*** MATERIAL FOR THIS EXERCISE

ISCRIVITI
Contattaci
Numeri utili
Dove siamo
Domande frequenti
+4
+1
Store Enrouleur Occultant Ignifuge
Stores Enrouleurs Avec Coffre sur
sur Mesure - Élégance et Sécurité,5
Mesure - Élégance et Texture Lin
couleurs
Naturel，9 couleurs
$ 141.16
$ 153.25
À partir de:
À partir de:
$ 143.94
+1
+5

******
*** MATERIAL FOR THIS EXERCISE

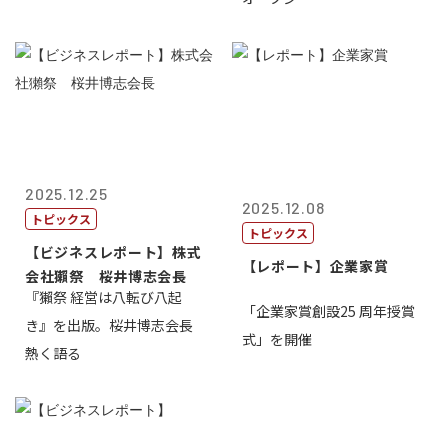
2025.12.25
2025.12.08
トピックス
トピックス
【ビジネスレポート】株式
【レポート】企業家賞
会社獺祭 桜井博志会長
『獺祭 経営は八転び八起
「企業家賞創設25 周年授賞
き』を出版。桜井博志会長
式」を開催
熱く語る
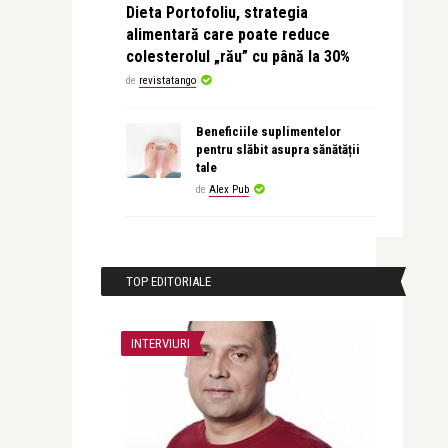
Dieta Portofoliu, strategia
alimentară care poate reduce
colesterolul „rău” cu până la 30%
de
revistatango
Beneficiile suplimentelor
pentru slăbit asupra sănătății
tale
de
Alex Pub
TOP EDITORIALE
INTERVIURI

******

Within the preceding material, tally each line that holds the word "Mesure". Write down only the total.

» **EXERCISE RESULT**: 2